About the business: A global leader in information and analytics, we help researchers and healthcare professionals advance science and improve health outcomes for the benefit of society. Building on our publishing heritage, we combine quality information and vast data sets with analytics to support visionary science and research, health education and interactive learning, as well as exceptional healthcare and clinical practice. At Elsevier, your work contributes to the world's grand challenges and a more sustainable future. We harness innovative technologies to support science and healthcare to partner for a better world.
About the team: You will be part of a team who combine quality information and vast data sets with analytics to support visionary science and research that contributes to the world's grand challenges and a more sustainable future
About the Role: As a Senior Data Scientist, you will lead and drive the strategic development and implementation of our AI solutions, overseeing the entire lifecycle of data science projects. Your role will involve not just the development and refinement of models, but also the mentorship of junior data scientists and collaboration with cross-functional teams to innovate and scale our data science initiatives.
Responsibilities
- Strategic Data Insights and Model Development: Spearhead data collection, analysis, and advanced model development, focusing on classification, deep learning, and innovative techniques. Define and assess quality metrics, presenting high-level insights to stakeholders while guiding junior team members.
- Advanced Production Solutions: Design and oversee the creation of sophisticated, production-ready Python packages for data science pipelines. Collaborate extensively with technology teams to ensure seamless deployment and scalability.
- End-to-End Integration and Quality Assurance Leadership: Take charge of integrating data science components and conducting rigorous quality assessments, leveraging expertise in large language models. Establish resilience against model drift and develop comprehensive maintenance strategies, including automated model re-training protocols.
- Performance Evaluation and Strategic Development: Develop comprehensive reporting mechanisms for pipeline performance and lead in the implementation of automatic re-training strategies for existing pipelines, ensuring continuous optimization.
Requirements
- Education and Experience: Minimum of 3 years of relevant applied experience and a Master's degree or higher in computer science, data science, artificial intelligence, mathematics, statistics, or related quantitative fields. Alternatively, at least 4 years of relevant experience. Considerable experience leading complex data science projects is highly valued.
- Advanced Programming Proficiency: Demonstrated expertise in Python, with a proven track record of delivering high-quality, production-ready code following best practices, while mentoring junior team members in this aspect.
- Advanced Machine Learning Expertise: Extensive hands-on experience in advanced classification, regression, clustering, and deep learning techniques. Mastery in neural networks, large language models, and cutting-edge ML algorithms.

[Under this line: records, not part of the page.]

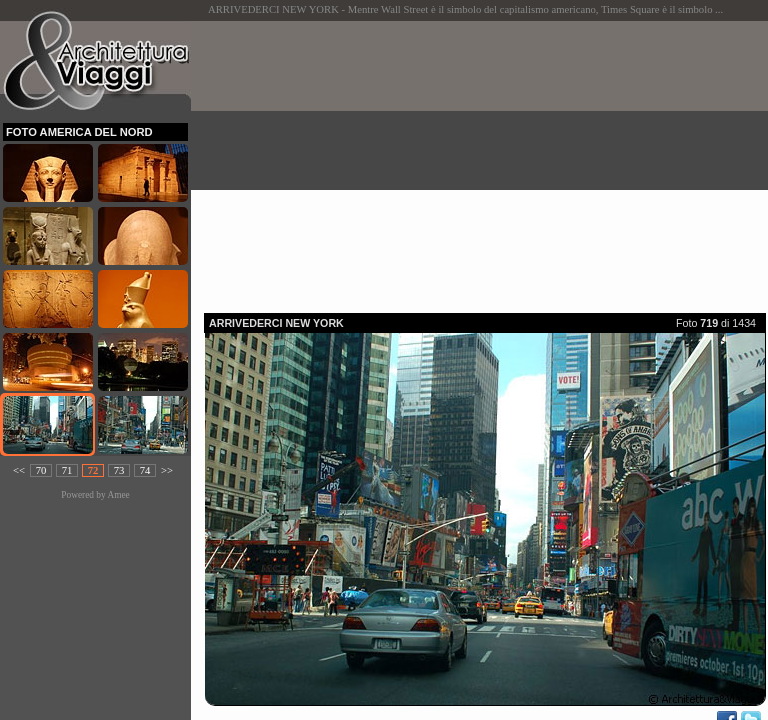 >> (167, 470)
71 (67, 470)
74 (145, 470)
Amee (118, 495)
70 (41, 470)
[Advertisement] (486, 161)
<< (19, 470)
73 (119, 470) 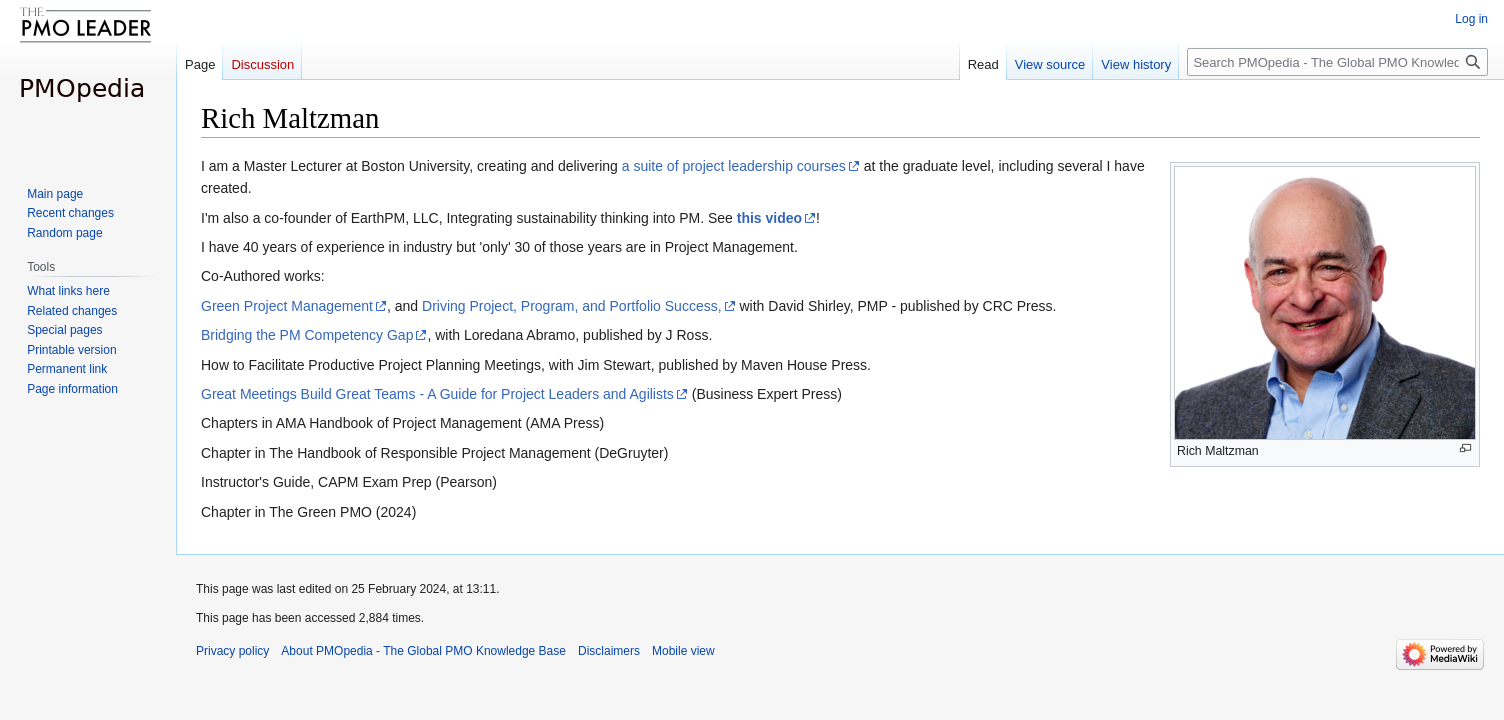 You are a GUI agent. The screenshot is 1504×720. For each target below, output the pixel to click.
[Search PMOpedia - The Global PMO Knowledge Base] (1337, 62)
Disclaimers (609, 651)
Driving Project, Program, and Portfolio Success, (572, 306)
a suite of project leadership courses (734, 166)
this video (769, 218)
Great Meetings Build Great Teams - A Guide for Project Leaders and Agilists (437, 394)
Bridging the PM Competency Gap (307, 335)
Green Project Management (287, 306)
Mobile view (683, 651)
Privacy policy (232, 651)
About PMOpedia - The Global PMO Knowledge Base (423, 651) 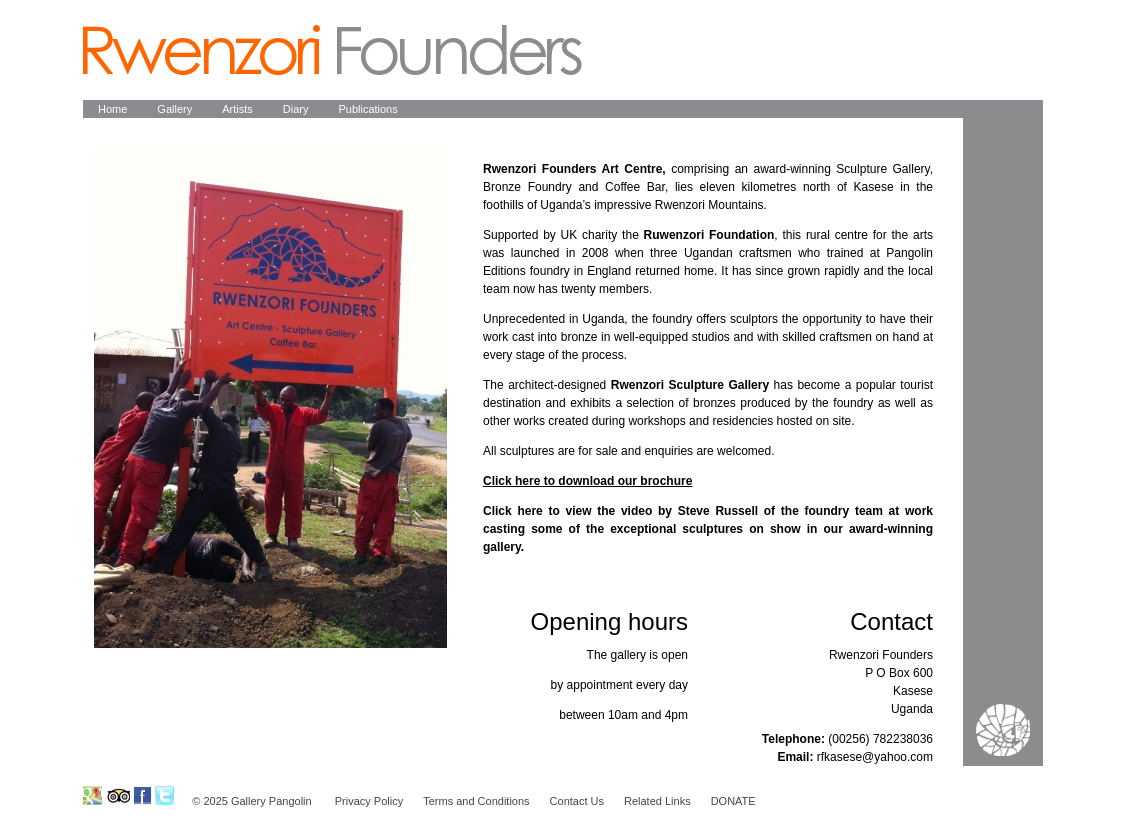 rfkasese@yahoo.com (875, 757)
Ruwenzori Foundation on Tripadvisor (117, 795)
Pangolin (332, 50)
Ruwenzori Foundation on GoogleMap (92, 795)
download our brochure (623, 481)
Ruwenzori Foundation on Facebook (142, 795)
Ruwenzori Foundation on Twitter (164, 795)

- Deep Knowledge of Large Language Models: Mastery in utilizing and integrating large language models for sophisticated natural language processing tasks, guiding the team in leveraging these models effectively.
- Expert Data Manipulation Skills: Mastery in data processing, cleaning, and analysis, with advanced expertise in tools like Pandas, NumPy, Matplotlib, and SciPy.
- Advanced Communication Skills: Exceptional communication and presentation skills, especially in conveying complex data science concepts to both technical and non-technical stakeholders.
- Strategic Analytical Thinking: Demonstrated ability to strategically solve complex problems and translate intricate requirements into effective solutions.
- Expert Technical Competence: Advanced proficiency in Git, DevOps, CI/CD, and extensive experience in cloud computing platforms like AWS and Azure.
- Continuous Learning and Mentorship: Demonstrated commitment to continuous learning and a keen interest in mentoring junior team members, driving innovation, and staying updated in MLOps and data science productionization.
Nice to Have
- Extensive experience in optimizing production processes through parallelization, multi-threading, and automated model re-training.
- Proficiency in MLOps frameworks (e.g., SageMaker, Kubeflow, MLFlow) and big data processing frameworks (e.g., Spark, Hadoop, Databricks).
- Advanced software engineering skills, including proficiency in additional programming languages like Java and SQL, along with comprehensive knowledge of relational databases, semi-structured and unstructured document formats (e.g., JSON and XML), REST interfaces, micro-services, and UML.
Work in a way that works for you:
We promote a healthy work/life balance across the organisation. We offer an appealing working prospect for our people. With numerous wellbeing initiatives, shared parental leave, study assistance and sabbaticals, we will help you meet your immediate responsibilities and your long-term goals.